Write out every record below exactly as it appears, omitting the pictures.

====== Entries supplied

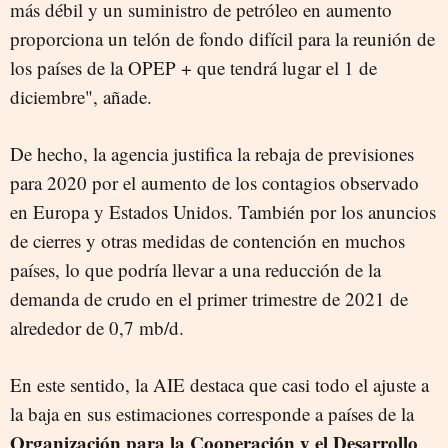
más débil y un suministro de petróleo en aumento
proporciona un telón de fondo difícil para la reunión de
los países de la OPEP + que tendrá lugar el 1 de
diciembre", añade.
De hecho, la agencia justifica la rebaja de previsiones
para 2020 por el aumento de los contagios observado
en Europa y Estados Unidos. También por los anuncios
de cierres y otras medidas de contención en muchos
países, lo que podría llevar a una reducción de la
demanda de crudo en el primer trimestre de 2021 de
alrededor de 0,7 mb/d.
En este sentido, la AIE destaca que casi todo el ajuste a
la baja en sus estimaciones corresponde a países de la
Organización para la Cooperación y el Desarrollo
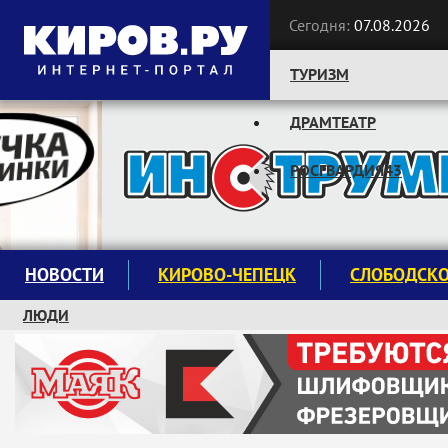
Сегодня:
07.08.2026
ТУРИЗМ
ДРАМТЕАТР
Следите за новостями:
РОСГВАРДИЯ43
НОВОСТИ
КИРОВО-ЧЕПЕЦК
СЛОБОДСК
ЛЮДИ
КРУЖКИ И СЕКЦИИ
ЗАВОДУ "МАЯК" 85 ЛЕТ
ЭКОЛОГИЯ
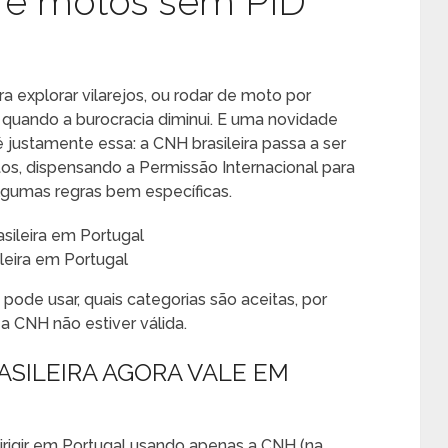
os e motos sem PID
a explorar vilarejos, ou rodar de moto por
s quando a burocracia diminui. E uma novidade
é justamente essa: a CNH brasileira passa a ser
tos, dispensando a Permissão Internacional para
lgumas regras bem específicas.
leira em Portugal
ode usar, quais categorias são aceitas, por
 CNH não estiver válida.
SILEIRA AGORA VALE EM
irigir em Portugal usando apenas a CNH (na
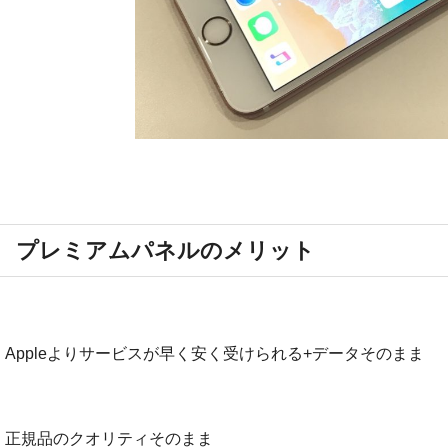
プレミアムパネルのメリット
・Appleよりサービスが早く安く受けられる+データそのまま
・正規品のクオリティそのまま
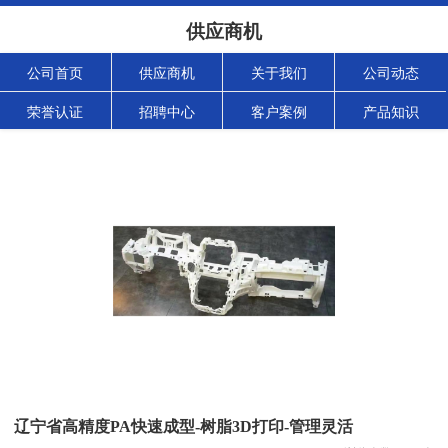
供应商机
公司首页
供应商机
关于我们
公司动态
荣誉认证
招聘中心
客户案例
产品知识
辽宁省高精度PA快速成型-树脂3D打印-管理灵活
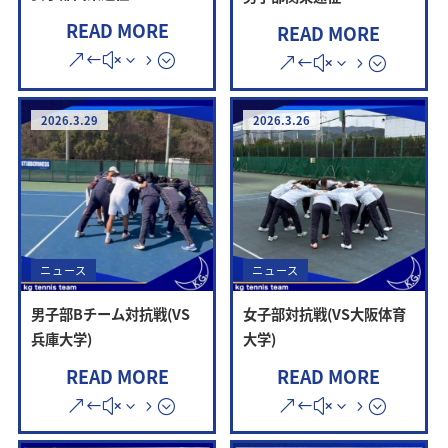
READ MORE
READ MORE
2026.3.29
2026.3.26
ニュース
ニュース
男子部Bチーム対抗戦(VS
女子部対抗戦(VS大阪体育
兵庫大学)
大学)
READ MORE
READ MORE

============

Answer for the task =
más débil y un suministro de petróleo en aumento
proporciona un telón de fondo difícil para la reunión de
los países de la OPEP + que tendrá lugar el 1 de
diciembre", añade.
De hecho, la agencia justifica la rebaja de previsiones
para 2020 por el aumento de los contagios observado
en Europa y Estados Unidos. También por los anuncios
de cierres y otras medidas de contención en muchos
países, lo que podría llevar a una reducción de la
demanda de crudo en el primer trimestre de 2021 de
alrededor de 0,7 mb/d.
En este sentido, la AIE destaca que casi todo el ajuste a
la baja en sus estimaciones corresponde a países de la
Organización para la Cooperación y el Desarrollo
Сегодня:
07.08.2026
ТУРИЗМ
ДРАМТЕАТР
Следите за новостями:
РОСГВАРДИЯ43
НОВОСТИ
КИРОВО-ЧЕПЕЦК
СЛОБОДСК
ЛЮДИ
КРУЖКИ И СЕКЦИИ
ЗАВОДУ "МАЯК" 85 ЛЕТ
ЭКОЛОГИЯ
os e motos sem PID
a explorar vilarejos, ou rodar de moto por
s quando a burocracia diminui. E uma novidade
é justamente essa: a CNH brasileira passa a ser
tos, dispensando a Permissão Internacional para
lgumas regras bem específicas.
leira em Portugal
ode usar, quais categorias são aceitas, por
 CNH não estiver válida.
SILEIRA AGORA VALE EM
irigir em Portugal usando apenas a CNH (na
プレミアムパネルのメリット
・Appleよりサービスが早く安く受けられる+データそのまま
・正規品のクオリティそのまま
供应商机
公司首页
供应商机
关于我们
公司动态
荣誉认证
招聘中心
客户案例
产品知识
辽宁省高精度PA快速成型-树脂3D打印-管理灵活
READ MORE
READ MORE
2026.3.29
2026.3.26
ニュース
ニュース
男子部Bチーム対抗戦(VS
女子部対抗戦(VS大阪体育
兵庫大学)
大学)
READ MORE
READ MORE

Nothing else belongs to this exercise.